From Dublin, he wrote to Harris, manager of Covent Garden Theatre:
"There is a very pretty Irish girl here, with a touch of the brogue on her tongue; she has much talent and some genius. With a little expense and some trouble we might make her an object for John Bull's admiration in the juvenile tragedy. I have sounded the fair lady on the subject of a London engagement. She proposes to append a very long family, to which I have given a decided negative. If she accepts the offered terms I shall sign, seal and ship herself and clan off from Cork direct. She is very pretty, and so, in fact, is her brogue, which, by the way, she only uses in conversation. She totally forgets it when with Shakespeare and other illustrious companions."
And thus it was that John O'Neill's daughter carried her charms and gifts to London town in the autumn of 1812, when she justified Kemble's discernment by one of the most brilliant series of impersonations, ranging from Juliet to Belvidera, that had been seen up to that time on the English stage. For seven years she shone a very bright star in the firmament of the drama, winning as much popularity off as on the stage, before she consented to yield her hand to one of the many suitors who sought it—Mr William Wrixon Becher, a Member of Parliament of some distinction. Eliza O'Neill lived to be addressed as "my Lady," and to see her eldest son a Baronet, and her second boy wedded to a daughter of the second Earl of Listowel.

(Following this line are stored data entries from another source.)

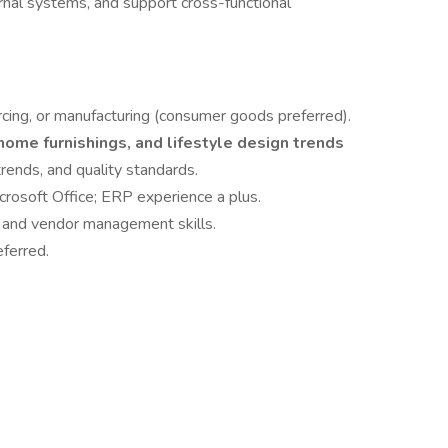
ernal systems, and support cross-functional
cing, or manufacturing (consumer goods preferred).
home furnishings, and lifestyle design trends
rends, and quality standards.
crosoft Office; ERP experience a plus.
, and vendor management skills.
eferred.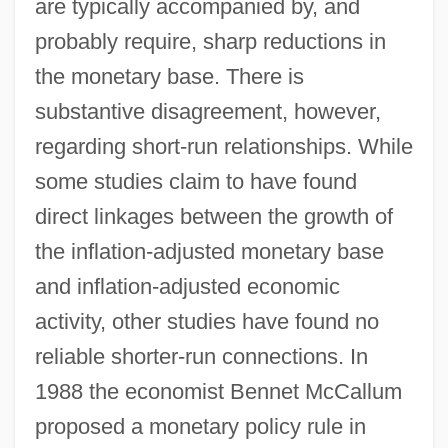
are typically accompanied by, and
probably require, sharp reductions in
the monetary base. There is
substantive disagreement, however,
regarding short-run relationships. While
some studies claim to have found
direct linkages between the growth of
the inflation-adjusted monetary base
and inflation-adjusted economic
activity, other studies have found no
reliable shorter-run connections. In
1988 the economist Bennet McCallum
proposed a monetary policy rule in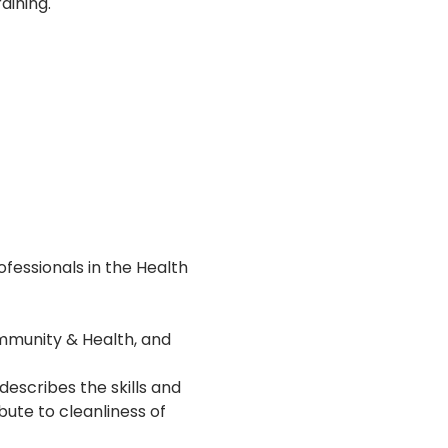
aining.
essionals in the Health 
ommunity & Health, and 
describes the skills and 
ute to cleanliness of 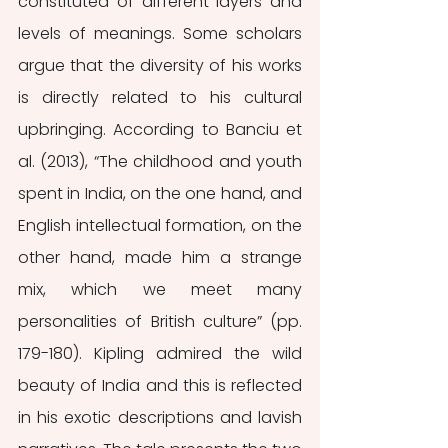
constituted of different layers and 
levels of meanings. Some scholars 
argue that the diversity of his works 
is directly related to his cultural 
upbringing. According to Banciu et 
al. (2013), “The childhood and youth 
spent in India, on the one hand, and 
English intellectual formation, on the 
other hand, made him a strange 
mix, which we meet many 
personalities of British culture” (pp. 
179-180). Kipling admired the wild 
beauty of India and this is reflected 
in his exotic descriptions and lavish 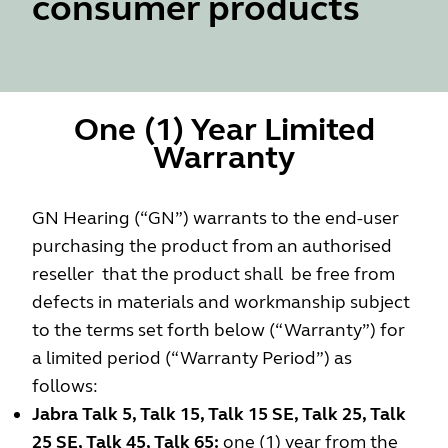
consumer products
One (1) Year Limited
Warranty
GN Hearing (“GN”) warrants to the end-user
purchasing the product from an authorised
reseller that the product shall be free from
defects in materials and workmanship subject
to the terms set forth below (“Warranty”) for
a limited period (“Warranty Period”) as
follows:
Jabra Talk 5, Talk 15, Talk 15 SE, Talk 25, Talk
25 SE, Talk 45, Talk 65:
one (1) year from the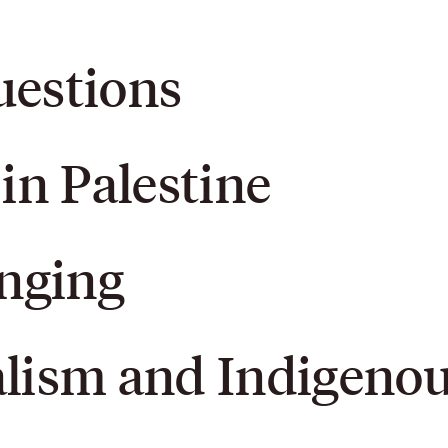
uestions
 in Palestine
onging
alism and Indigeno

Five years before Miss O'Neill's Juliet came to captivate London, another idol of the stage was led to the altar by William, first Earl of Craven. Louisa Brunton, for that was the name of Craven's Countess, was cradled, like her successor, on the stage; for her father was well known at every town on the Norwich Circuit as manager of a popular company of actors, as devoted to his family of eight children as to his art. When Louisa made her entry into the world she was the sixth of the clamorous flock who roamed the country in the wake of their strolling father; and it would have been odd indeed if she had not acquired a love of the theatre to stimulate the acting strain in her blood.
Such were the charms and talent that the child developed that, by the time she came to her eighteenth birthday she was carried off to London to appear at Covent Garden Theatre as Lady Townley in The Provoked Husband; and the general verdict was that no such clever acting had been seen since Miss Farren was lured from the stage by a coronet. And not only did she create an immediate sensation by her acting; her beauty, which a contemporary writer tells us, "combined the stateliness of Juno with the gentler and beauty of a Venus," made her a Queen of Hearts as of actresses. So seductive a prize was not likely to be long left to adorn the stage; and although Miss Brunton consistently turned a blind eye to many a seductive offer, she had to succumb when his Lordship of Craven joined the queue of her courtiers. Four years of stage sovereignty and then the coronet of a Countess; such was the record of this daughter of a strolling player, whose greatest ambition had been to provide food enough for his hungry family. Lady Craven lived nearly sixty years to enjoy her dignities and splendours, surviving long enough to see her grandson take his place as third Earl of his line.
For twenty years the English stage had no star to compare in brilliancy with Harriet Mellon, whose life-story is one of the most romantic in theatrical annals. From the January day in 1795 when she made her bow on the Drury Lane stage as Lydia in The Rivals, to her farewell appearance in February 1815, a month after she had become a wife, her career was one unbroken sequence of triumphs. To quote the words of a chronicler,
She shone supreme, splendid, unapproachable, not only by her brilliant genius, but by her beauty and social fascinations.
That she revelled in her conquests is certain; for to not one of her army of wooers, many of them men of high rank, would she deign more than a smile, until old Thomas Coutts came, with all the impetus of his money-bags behind him, and literally swept her off her feet The lady who had spurned coronets could not resist a million of money, qualified though it was by the admiration of a senile lover.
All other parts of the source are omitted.